(Stored data entries)
···
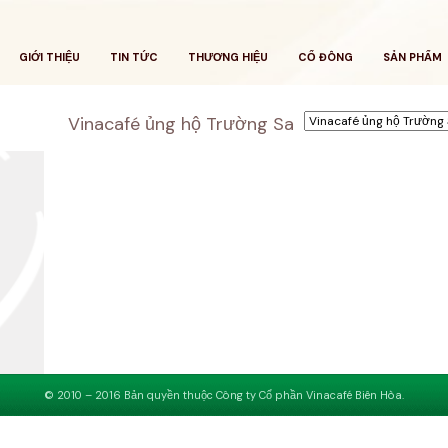
GIỚI THIỆU
TIN TỨC
THƯƠNG HIỆU
CỔ ĐÔNG
SẢN PHẨM
Vinacafé ủng hộ Trường Sa
© 2010 – 2016 Bản quyền thuộc Công ty Cổ phần Vinacafé Biên Hòa.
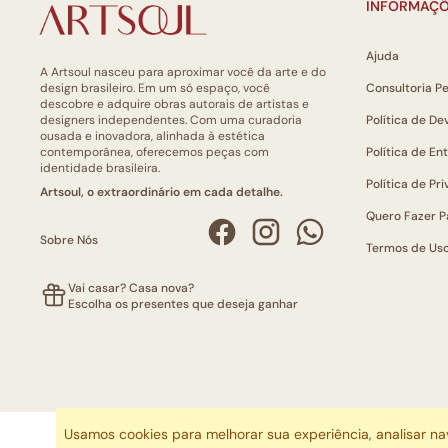
INFORMAÇÕ
Ajuda
A Artsoul nasceu para aproximar você da arte e do
design brasileiro. Em um só espaço, você
Consultoria P
descobre e adquire obras autorais de artistas e
designers independentes. Com uma curadoria
Política de De
ousada e inovadora, alinhada à estética
contemporânea, oferecemos peças com
Política de En
identidade brasileira.
Política de Pr
Artsoul, o extraordinário em cada detalhe.
Quero Fazer P
Sobre Nós
Termos de Us
Vai casar? Casa nova?
Escolha os presentes que deseja ganhar
Usamos cookies para melhorar sua experiência, analisar n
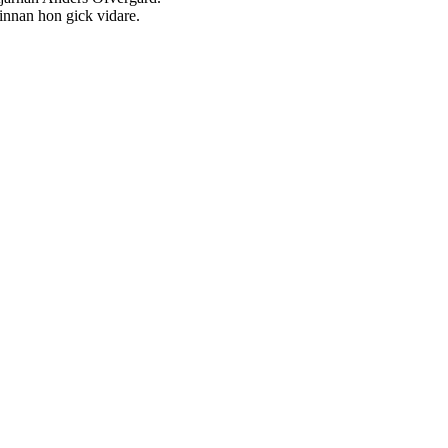
innan hon gick vidare.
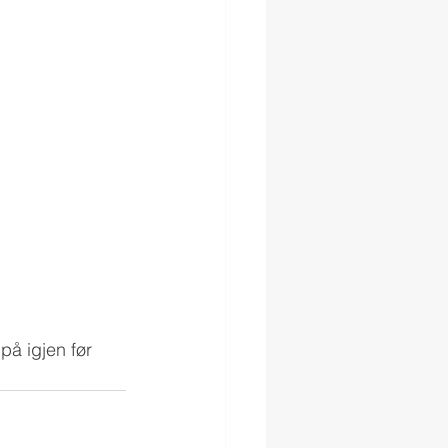
på igjen før 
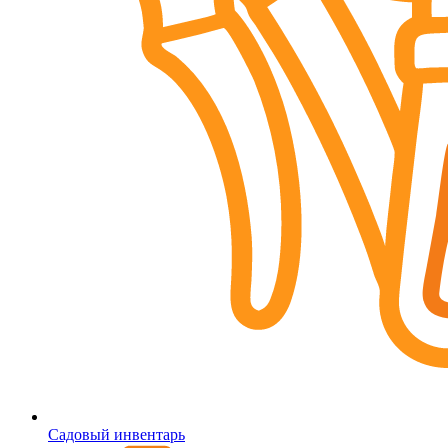
Садовый инвентарь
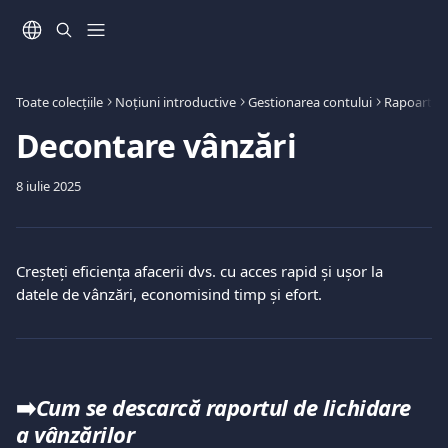
Direct la conținutul principal
Toate colecțiile
Noțiuni introductive
Gestionarea contului
Rapoarte
Decontare vânzări
8 iulie 2025
Creșteți eficiența afacerii dvs. cu acces rapid și ușor la 
datele de vânzări, economisind timp și efort.
➡️
Cum se descarcă raportul de lichidare 
a vânzărilor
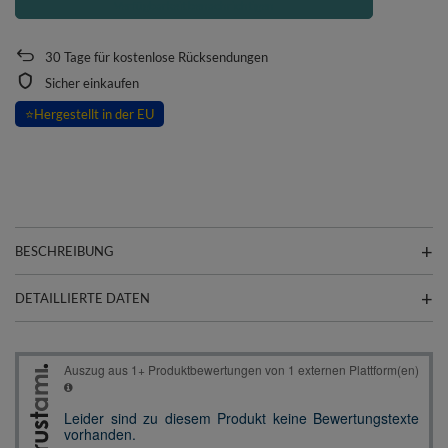
Verfügbarkeit benachrichtigen
30
Tage für kostenlose Rücksendungen
Sicher einkaufen
⭐
Hergestellt in der EU
BESCHREIBUNG
DETAILLIERTE DATEN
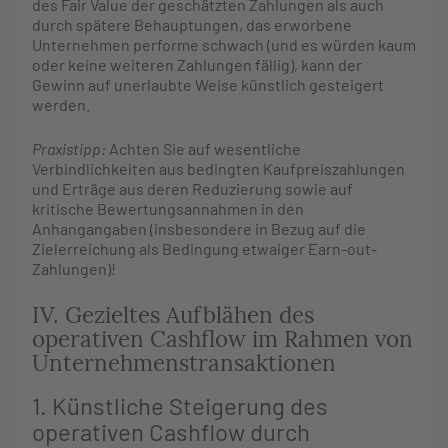
des Fair Value der geschätzten Zahlungen als auch
durch spätere Behauptungen, das erworbene
Unternehmen performe schwach (und es würden kaum
oder keine weiteren Zahlungen fällig), kann der
Gewinn auf unerlaubte Weise künstlich gesteigert
werden.
Praxistipp:
Achten Sie auf wesentliche
Verbindlichkeiten aus bedingten Kaufpreiszahlungen
und Erträge aus deren Reduzierung sowie auf
kritische Bewertungsannahmen in den
Anhangangaben (insbesondere in Bezug auf die
Zielerreichung als Bedingung etwaiger Earn-out-
Zahlungen)!
IV. Gezieltes Aufblähen des
operativen Cashflow im Rahmen von
Unternehmenstransaktionen
1. Künstliche Steigerung des
operativen Cashflow durch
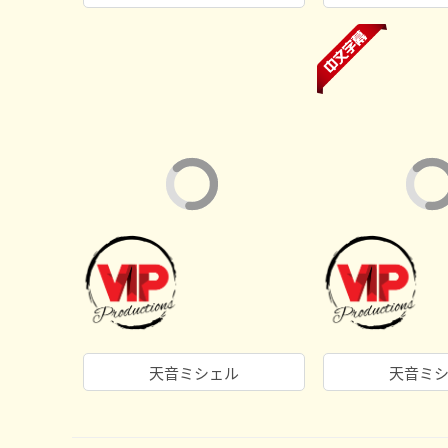
天音ミシェル
天音ミ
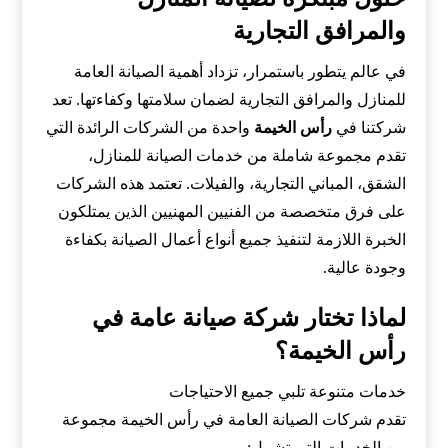
والمرافق التجارية
في عالم يتطور باستمرار، تزداد أهمية الصيانة العامة
للمنازل والمرافق التجارية لضمان سلامتها وكفاءتها. تعد
شركتنا في
رأس الخيمة
واحدة من الشركات الرائدة التي
تقدم مجموعة شاملة من خدمات الصيانة للمنازل،
الشقق، المباني التجارية، والفيلات. تعتمد هذه الشركات
على فرق متخصصة من الفنيين المهنيين الذين يمتلكون
الخبرة اللازمة لتنفيذ جميع أنواع أعمال الصيانة بكفاءة
وجودة عالية.
لماذا تختار شركة صيانة عامة في
رأس الخيمة؟
خدمات متنوعة تلبي جميع الاحتياجات
تقدم شركات الصيانة العامة في رأس الخيمة مجموعة
من الخدمات التي تشمل:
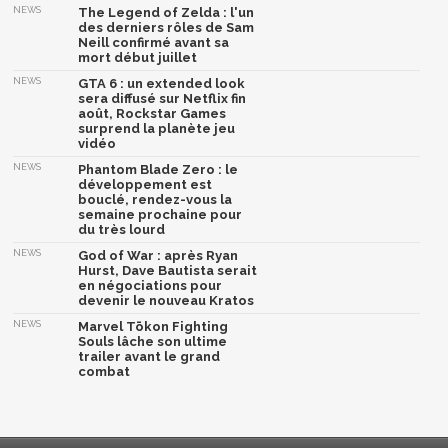
NEWS
The Legend of Zelda : l'un
des derniers rôles de Sam
Neill confirmé avant sa
mort début juillet
NEWS
GTA 6 : un extended look
sera diffusé sur Netflix fin
août, Rockstar Games
surprend la planète jeu
vidéo
NEWS
Phantom Blade Zero : le
développement est
bouclé, rendez-vous la
semaine prochaine pour
du très lourd
NEWS
God of War : après Ryan
Hurst, Dave Bautista serait
en négociations pour
devenir le nouveau Kratos
NEWS
Marvel Tōkon Fighting
Souls lâche son ultime
trailer avant le grand
combat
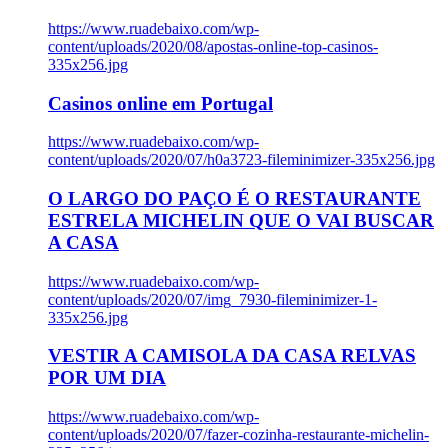
https://www.ruadebaixo.com/wp-
content/uploads/2020/08/apostas-online-top-casinos-
335x256.jpg
Casinos online em Portugal
https://www.ruadebaixo.com/wp-
content/uploads/2020/07/h0a3723-fileminimizer-335x256.jpg
O LARGO DO PAÇO É O RESTAURANTE
ESTRELA MICHELIN QUE O VAI BUSCAR
A CASA
https://www.ruadebaixo.com/wp-
content/uploads/2020/07/img_7930-fileminimizer-1-
335x256.jpg
VESTIR A CAMISOLA DA CASA RELVAS
POR UM DIA
https://www.ruadebaixo.com/wp-
content/uploads/2020/07/fazer-cozinha-restaurante-michelin-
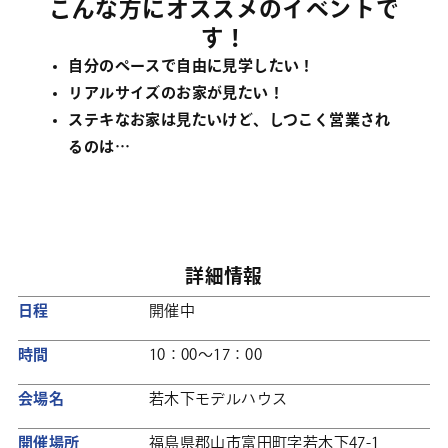
こんな方にオススメのイベントで
す！
自分のペースで自由に見学したい！
リアルサイズのお家が見たい！
ステキなお家は見たいけど、しつこく営業され
るのは…
詳細情報
日程
開催中
時間
10：00～17：00
会場名
若木下モデルハウス
開催場所
福島県郡山市富田町字若木下47-1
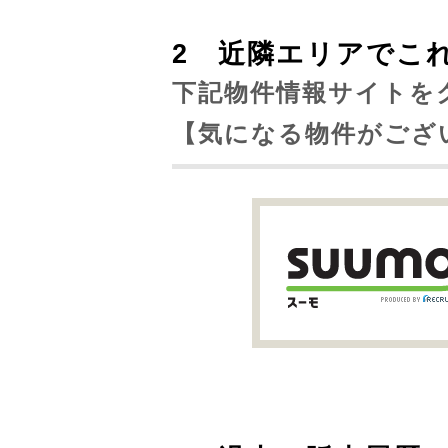
2 近隣エリアでこ
下記物件情報サイトを
【気になる物件がござ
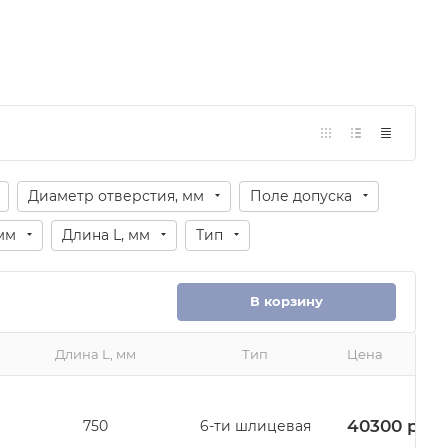
Диаметр отверстия, мм
Поле допуска
мм
Длина L, мм
Тип
В корзину
Длина L, мм
Тип
Цена
40300
руб.
750
6-ти шлицевая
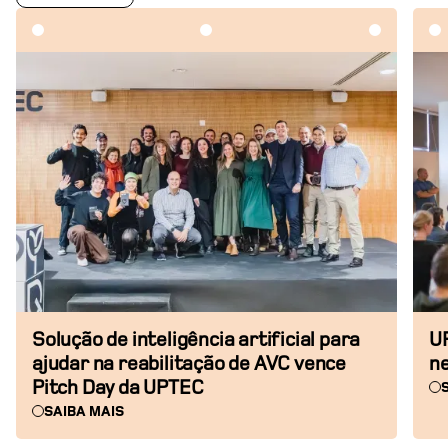
Solução de inteligência artificial para
UP
ajudar na reabilitação de AVC vence
ne
Pitch Day da UPTEC
SAIBA MAIS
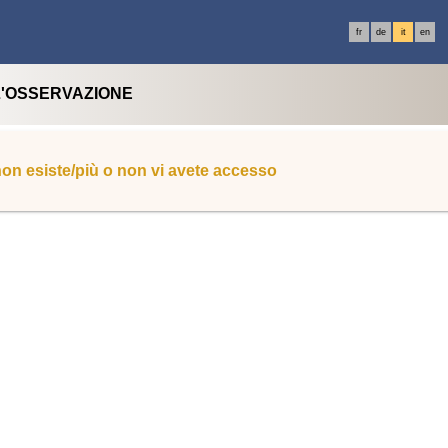
fr
de
it
en
L'OSSERVAZIONE
 non esiste/più o non vi avete accesso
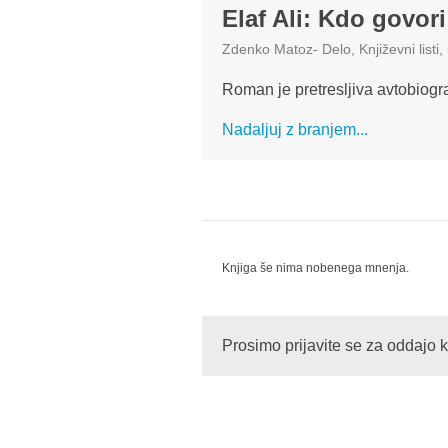
Elaf Ali: Kdo govori
Zdenko Matoz
-
Delo, Književni listi,
Roman je pretresljiva avtobiografs
Nadaljuj z branjem...
Knjiga še nima nobenega mnenja.
Prosimo prijavite se za oddajo 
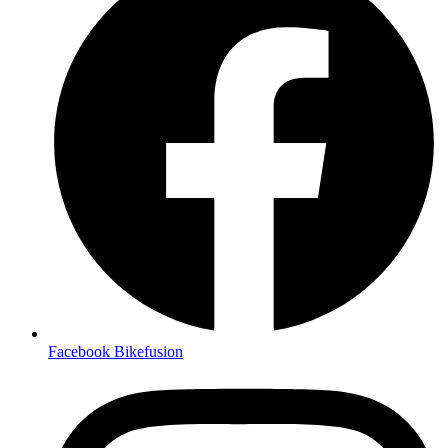
Facebook Bikefusion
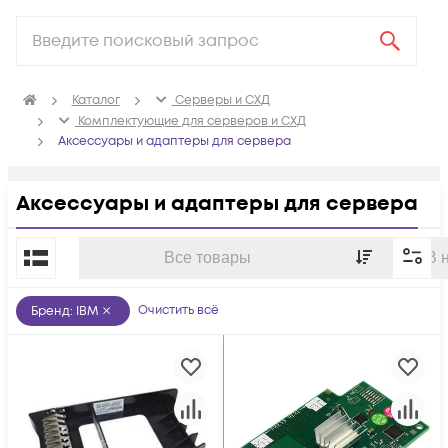
Каталог
Серверы и СХД
Комплектующие для серверов и СХД
Аксессуары и адаптеры для сервера
Аксессуары и адаптеры для сервера
По популярности
Все товары
В 
Очистить всё
Бренд
:
IBM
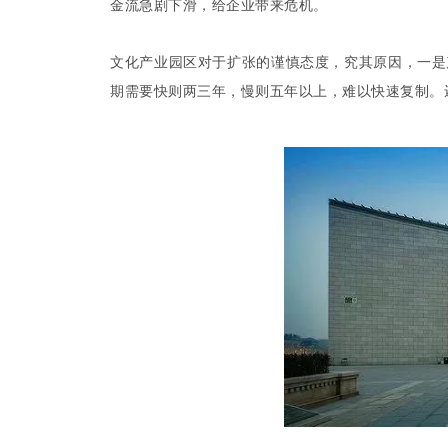
金流急剧下滑，给企业带来危机。
文化产业园区对于扩张的谨慎态度，究其原因，一是
期需要快则两三年，慢则五年以上，难以快速复制。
···
§ **What you need to do**: From the records above, copy each line where the word "Cashflow" can be found.

§ **Answer to the problem**:
operativen Cashflow im Rahmen von
operativen Cashflow durch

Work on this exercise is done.